> _ACTIVITY_
Pictures do not belong in the copy. Return all of the entries exactly.

______________________________

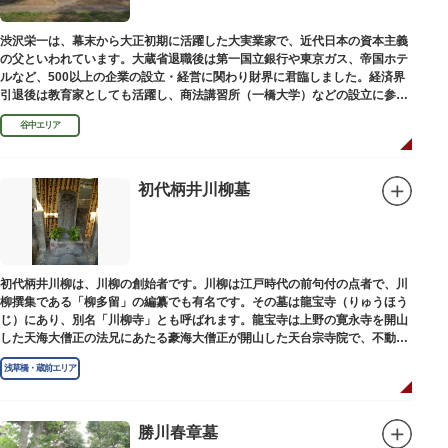
渋沢栄一は、幕末から大正初期に活躍した大実業家で、近代日本の資本主義
の父といわれています。大蔵省退職後は第一国立銀行や東京ガス、帝国ホテ
ルなど、500以上の企業の設立・経営に関わり財界に君臨しました。経済界
引退後は教育家としても活躍し、商法講習所（一橋大学）などの設立に参画
しました。お墓は谷中霊園にあります。
谷中エリア
初代柄井川柳墓
初代柄井川柳は、川柳の創始者です。川柳は江戸時代の前句付の点者で、川
柳撰集である「柳多留」の編纂でも有名です。その墓は龍宝寺（りゅうほう
じ）にあり、別名「川柳寺」とも呼ばれます。龍宝寺は上野の寛永寺を開山
した天海大僧正の法兄にあたる豪海大僧正が開山した天台宗寺院で、不動明
王の梵字を刻んだ板碑が境内に残っています。
浅草橋・蔵前エリア
勝川春章墓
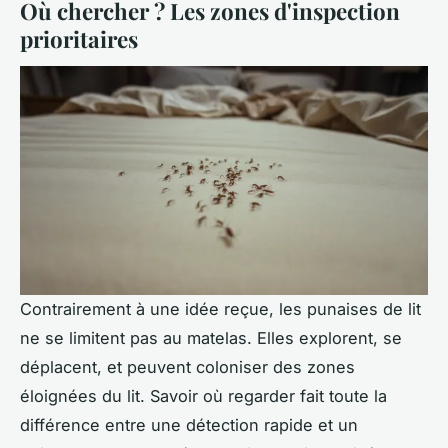
Où chercher ? Les zones d'inspection
prioritaires
Contrairement à une idée reçue, les punaises de lit
ne se limitent pas au matelas. Elles explorent, se
déplacent, et peuvent coloniser des zones
éloignées du lit. Savoir où regarder fait toute la
différence entre une détection rapide et un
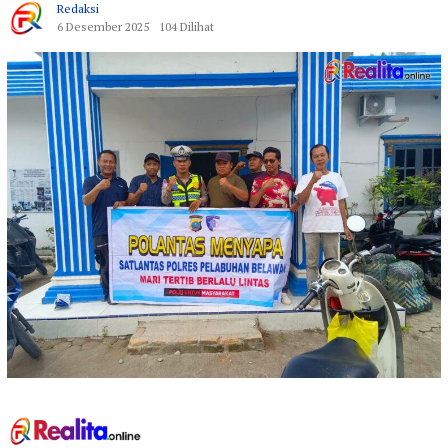
Redaksi
6 Desember 2025
104 Dilihat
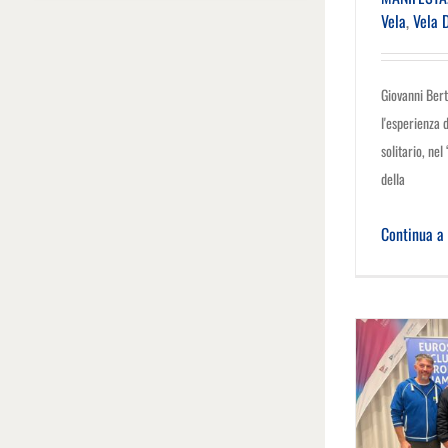
Vela
,
Vela 
Giovanni Bert
l'esperienza 
solitario, nel
della
Continua a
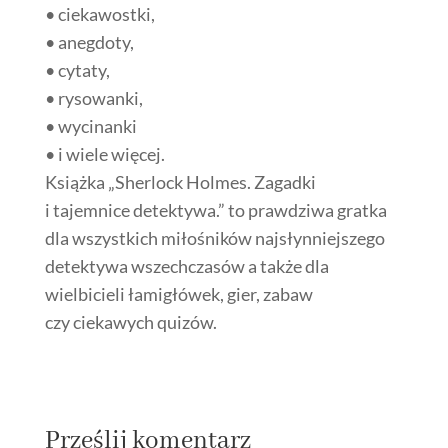
• ciekawostki,
• anegdoty,
• cytaty,
• rysowanki,
• wycinanki
• i wiele więcej.
Książka „Sherlock Holmes. Zagadki
i tajemnice detektywa.” to prawdziwa gratka
dla wszystkich miłośników najsłynniejszego
detektywa wszechczasów a także dla
wielbicieli łamigłówek, gier, zabaw
czy ciekawych quizów.
Prześlij komentarz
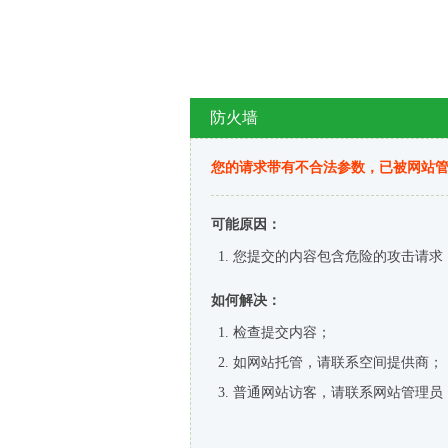
防火墙
您的请求带有不合法参数，已被网站
可能原因：
您提交的内容包含危险的攻击请求
如何解决：
检查提交内容；
如网站托管，请联系空间提供商；
普通网站访客，请联系网站管理员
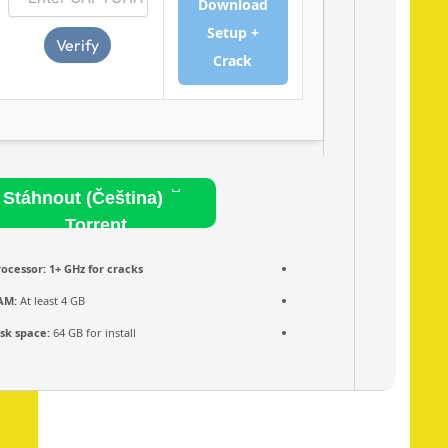
Download
Setup +
Verify
Crack
Stáhnout (Čeština)
Torrent
Processor:
1+ GHz for cracks
RAM:
At least 4 GB
Disk space:
64 GB for install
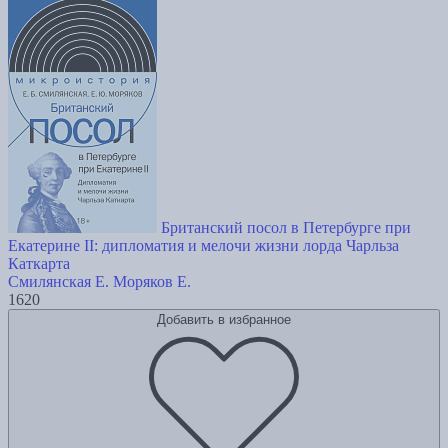
Британский посол в Петербурге при
Екатерине II: дипломатия и мелочи жизни лорда Чарльза
Каткарта
Смилянская Е.
Моряков Е.
1620
Добавить в избранное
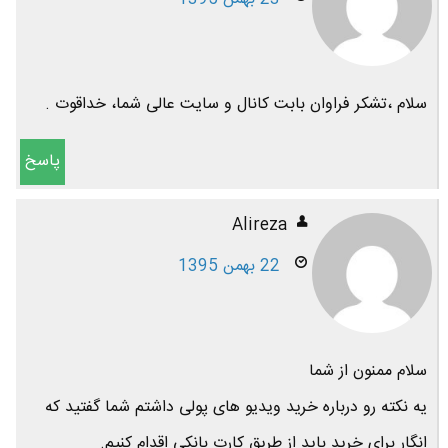
سلام ،تشکر فراوان بابت کانال و سایت عالی شما، خداقوت .
پاسخ
Alireza
22 بهمن 1395
سلام ممنون از شما
یه نکته رو درباره خرید ویدیو های پولی داشتم شما گفتید که
انگار برای خرید باید از طریق کارت بانکی اقدام کنیم.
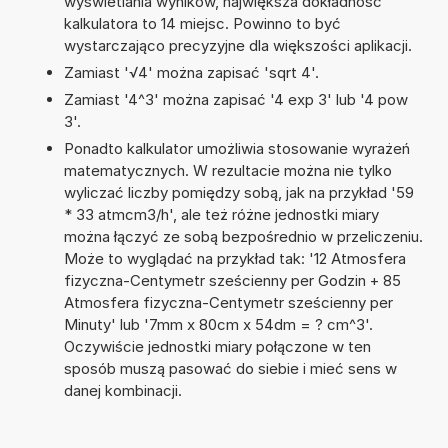
wyświetlania wyników, największa dokładność
kalkulatora to 14 miejsc. Powinno to być
wystarczająco precyzyjne dla większości aplikacji.
Zamiast '√4' można zapisać 'sqrt 4'.
Zamiast '4^3' można zapisać '4 exp 3' lub '4 pow
3'.
Ponadto kalkulator umożliwia stosowanie wyrażeń
matematycznych. W rezultacie można nie tylko
wyliczać liczby pomiędzy sobą, jak na przykład '59
* 33 atmcm3/h', ale też różne jednostki miary
można łączyć ze sobą bezpośrednio w przeliczeniu.
Może to wyglądać na przykład tak: '12 Atmosfera
fizyczna-Centymetr sześcienny per Godzin + 85
Atmosfera fizyczna-Centymetr sześcienny per
Minuty' lub '7mm x 80cm x 54dm = ? cm^3'.
Oczywiście jednostki miary połączone w ten
sposób muszą pasować do siebie i mieć sens w
danej kombinacji.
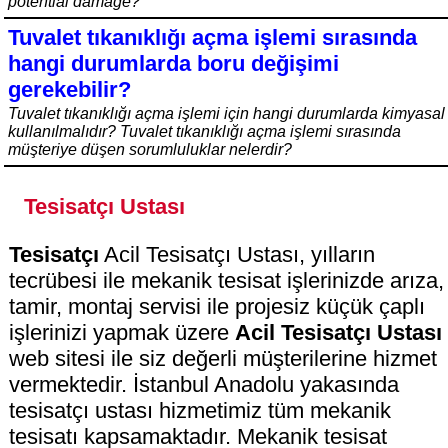
potential damage?
Tuvalet tıkanıklığı açma işlemi sırasında
hangi durumlarda boru değişimi
gerekebilir?
Tuvalet tıkanıklığı açma işlemi için hangi durumlarda kimyasal
kullanılmalıdır? Tuvalet tıkanıklığı açma işlemi sırasında
müşteriye düşen sorumluluklar nelerdir?
Tesisatçı Ustası
Tesisatçı
Acil Tesisatçı Ustası, yılların
tecrübesi ile mekanik tesisat işlerinizde arıza,
tamir, montaj servisi ile projesiz küçük çaplı
işlerinizi yapmak üzere
Acil Tesisatçı Ustası
web sitesi ile siz değerli müşterilerine hizmet
vermektedir. İstanbul Anadolu yakasında
tesisatçı ustası hizmetimiz tüm mekanik
tesisatı kapsamaktadır. Mekanik tesisat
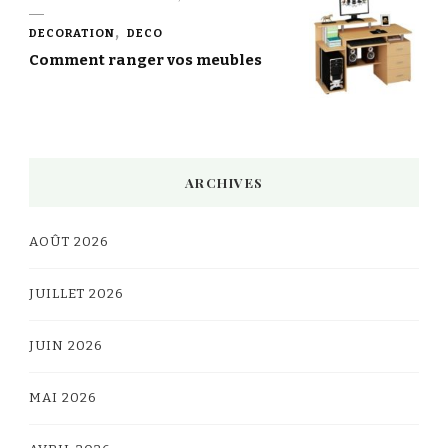
DECORATION
DECO
Comment ranger vos meubles
ARCHIVES
AOÛT 2026
JUILLET 2026
JUIN 2026
MAI 2026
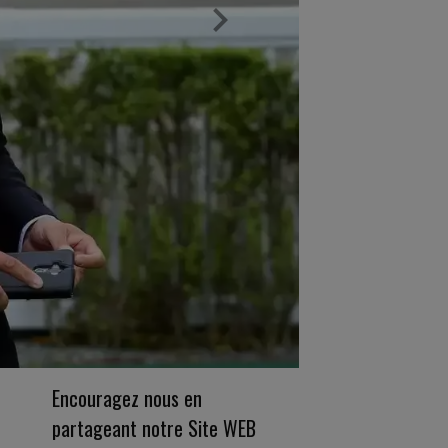
Encouragez nous en
partageant notre Site WEB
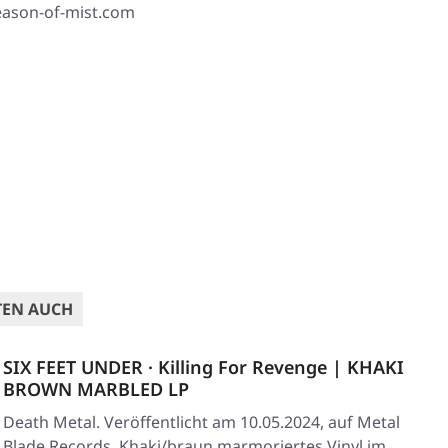
season-of-mist.com
TEN AUCH
SIX FEET UNDER · Killing For Revenge | KHAKI
BROWN MARBLED LP
Death Metal. Veröffentlicht am 10.05.2024, auf Metal
Blade Records. Khaki/braun marmoriertes Vinyl im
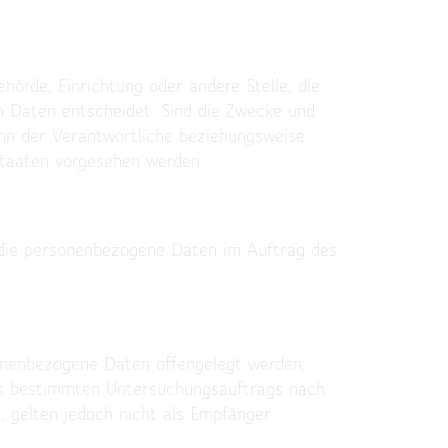
ehörde, Einrichtung oder andere Stelle, die
 Daten entscheidet. Sind die Zwecke und
ann der Verantwortliche beziehungsweise
taaten vorgesehen werden.
e, die personenbezogene Daten im Auftrag des
rsonenbezogene Daten offengelegt werden,
nes bestimmten Untersuchungsauftrags nach
gelten jedoch nicht als Empfänger.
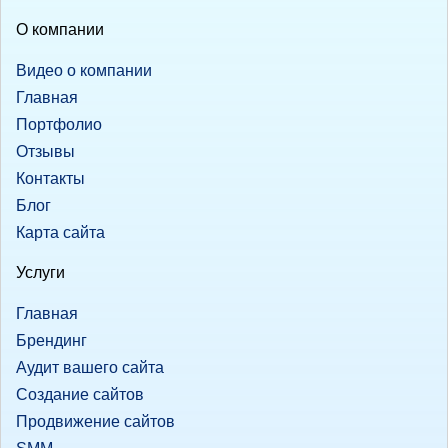
О компании
Видео о компании
Главная
Портфолио
Отзывы
Контакты
Блог
Карта сайта
Услуги
Главная
Брендинг
Аудит вашего сайта
Создание сайтов
Продвижение сайтов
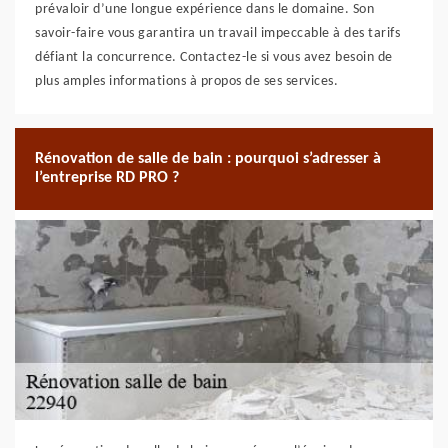
prévaloir d’une longue expérience dans le domaine. Son
savoir-faire vous garantira un travail impeccable à des tarifs
défiant la concurrence. Contactez-le si vous avez besoin de
plus amples informations à propos de ses services.
Rénovation de salle de bain : pourquoi s’adresser à
l’entreprise RD PRO ?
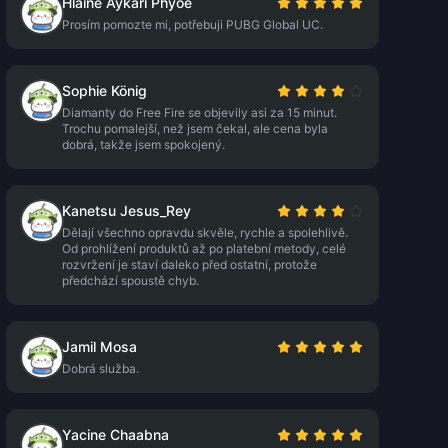
Hlaine Aykari Phyoe
Prosím pomozte mi, potřebuji PUBG Global UC.
Sophie König
Diamanty do Free Fire se objevily asi za 15 minut.
Trochu pomalejší, než jsem čekal, ale cena byla
dobrá, takže jsem spokojený.
Kanetsu Jesus_Rey
Dělají všechno opravdu skvěle, rychle a spolehlivě.
Od prohlížení produktů až po platební metody, celé
rozvržení je staví daleko před ostatní, protože
předchází spoustě chyb.
Jamil Mosa
Dobrá služba.
Yacine Chaabna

______________________________

> _COMPLETED EXERCISE_
渋沢栄一は、幕末から大正初期に活躍した大実業家で、近代日本の資本主義
の父といわれています。大蔵省退職後は第一国立銀行や東京ガス、帝国ホテ
ルなど、500以上の企業の設立・経営に関わり財界に君臨しました。経済界
引退後は教育家としても活躍し、商法講習所（一橋大学）などの設立に参画
しました。お墓は谷中霊園にあります。
谷中エリア
初代柄井川柳墓
初代柄井川柳は、川柳の創始者です。川柳は江戸時代の前句付の点者で、川
柳撰集である「柳多留」の編纂でも有名です。その墓は龍宝寺（りゅうほう
じ）にあり、別名「川柳寺」とも呼ばれます。龍宝寺は上野の寛永寺を開山
した天海大僧正の法兄にあたる豪海大僧正が開山した天台宗寺院で、不動明
王の梵字を刻んだ板碑が境内に残っています。
浅草橋・蔵前エリア
勝川春章墓
Où chercher ? Les zones d'inspection
prioritaires
Contrairement à une idée reçue, les punaises de lit
ne se limitent pas au matelas. Elles explorent, se
déplacent, et peuvent coloniser des zones
éloignées du lit. Savoir où regarder fait toute la
différence entre une détection rapide et un
Redaksi
6 Desember 2025
104 Dilihat
Vela
,
Vela 
Giovanni Bert
l'esperienza 
solitario, nel
della
Continua a
• ciekawostki,
• anegdoty,
• cytaty,
• rysowanki,
• wycinanki
• i wiele więcej.
Książka „Sherlock Holmes. Zagadki
i tajemnice detektywa.” to prawdziwa gratka
dla wszystkich miłośników najsłynniejszego
detektywa wszechczasów a także dla
wielbicieli łamigłówek, gier, zabaw
czy ciekawych quizów.
Prześlij komentarz
防火墙
您的请求带有不合法参数，已被网站
可能原因：
您提交的内容包含危险的攻击请求
如何解决：
检查提交内容；
如网站托管，请联系空间提供商；
普通网站访客，请联系网站管理员
Download
Setup +
Verify
Crack
Stáhnout (Čeština)
Torrent
Processor:
1+ GHz for cracks
RAM:
At least 4 GB
Disk space:
64 GB for install
Британский посол в Петербурге при
Екатерине II: дипломатия и мелочи жизни лорда Чарльза
Каткарта
Смилянская Е.
Моряков Е.
1620
Добавить в избранное
سلام ،تشکر فراوان بابت کانال و سایت عالی شما، خداقوت .
پاسخ
Alireza
22 بهمن 1395
سلام ممنون از شما
یه نکته رو درباره خرید ویدیو های پولی داشتم شما گفتید که
انگار برای خرید باید از طریق کارت بانکی اقدام کنیم.
wyświetlania wyników, największa dokładność
kalkulatora to 14 miejsc. Powinno to być
wystarczająco precyzyjne dla większości aplikacji.
Zamiast '√4' można zapisać 'sqrt 4'.
Zamiast '4^3' można zapisać '4 exp 3' lub '4 pow
3'.
Ponadto kalkulator umożliwia stosowanie wyrażeń
matematycznych. W rezultacie można nie tylko
wyliczać liczby pomiędzy sobą, jak na przykład '59
* 33 atmcm3/h', ale też różne jednostki miary
można łączyć ze sobą bezpośrednio w przeliczeniu.
Może to wyglądać na przykład tak: '12 Atmosfera
fizyczna-Centymetr sześcienny per Godzin + 85
Atmosfera fizyczna-Centymetr sześcienny per
Minuty' lub '7mm x 80cm x 54dm = ? cm^3'.
Oczywiście jednostki miary połączone w ten
sposób muszą pasować do siebie i mieć sens w
danej kombinacji.
potential damage?
Tuvalet tıkanıklığı açma işlemi sırasında
hangi durumlarda boru değişimi
gerekebilir?
Tuvalet tıkanıklığı açma işlemi için hangi durumlarda kimyasal
kullanılmalıdır? Tuvalet tıkanıklığı açma işlemi sırasında
müşteriye düşen sorumluluklar nelerdir?
Tesisatçı Ustası
Tesisatçı
Acil Tesisatçı Ustası, yılların
tecrübesi ile mekanik tesisat işlerinizde arıza,
tamir, montaj servisi ile projesiz küçük çaplı
işlerinizi yapmak üzere
Acil Tesisatçı Ustası
web sitesi ile siz değerli müşterilerine hizmet
vermektedir. İstanbul Anadolu yakasında
tesisatçı ustası hizmetimiz tüm mekanik
tesisatı kapsamaktadır. Mekanik tesisat
DECORATION
DECO
Comment ranger vos meubles
ARCHIVES
AOÛT 2026
JUILLET 2026
JUIN 2026
MAI 2026
Encouragez nous en
partageant notre Site WEB
season-of-mist.com
TEN AUCH
SIX FEET UNDER · Killing For Revenge | KHAKI
BROWN MARBLED LP
Death Metal. Veröffentlicht am 10.05.2024, auf Metal
Blade Records. Khaki/braun marmoriertes Vinyl im
ehörde, Einrichtung oder andere Stelle, die
 Daten entscheidet. Sind die Zwecke und
ann der Verantwortliche beziehungsweise
taaten vorgesehen werden.
e, die personenbezogene Daten im Auftrag des
rsonenbezogene Daten offengelegt werden,
nes bestimmten Untersuchungsauftrags nach
gelten jedoch nicht als Empfänger.
О компании
Видео о компании
Главная
Портфолио
Отзывы
Контакты
Блог
Карта сайта
Услуги
Главная
Брендинг
Аудит вашего сайта
Создание сайтов
Продвижение сайтов
prévaloir d’une longue expérience dans le domaine. Son
savoir-faire vous garantira un travail impeccable à des tarifs
défiant la concurrence. Contactez-le si vous avez besoin de
plus amples informations à propos de ses services.
Rénovation de salle de bain : pourquoi s’adresser à
l’entreprise RD PRO ?
Hlaine Aykari Phyoe
Prosím pomozte mi, potřebuji PUBG Global UC.
Sophie König
Diamanty do Free Fire se objevily asi za 15 minut.
Trochu pomalejší, než jsem čekal, ale cena byla
dobrá, takže jsem spokojený.
Kanetsu Jesus_Rey
Dělají všechno opravdu skvěle, rychle a spolehlivě.
Od prohlížení produktů až po platební metody, celé
rozvržení je staví daleko před ostatní, protože
předchází spoustě chyb.
Jamil Mosa
Dobrá služba.
Yacine Chaabna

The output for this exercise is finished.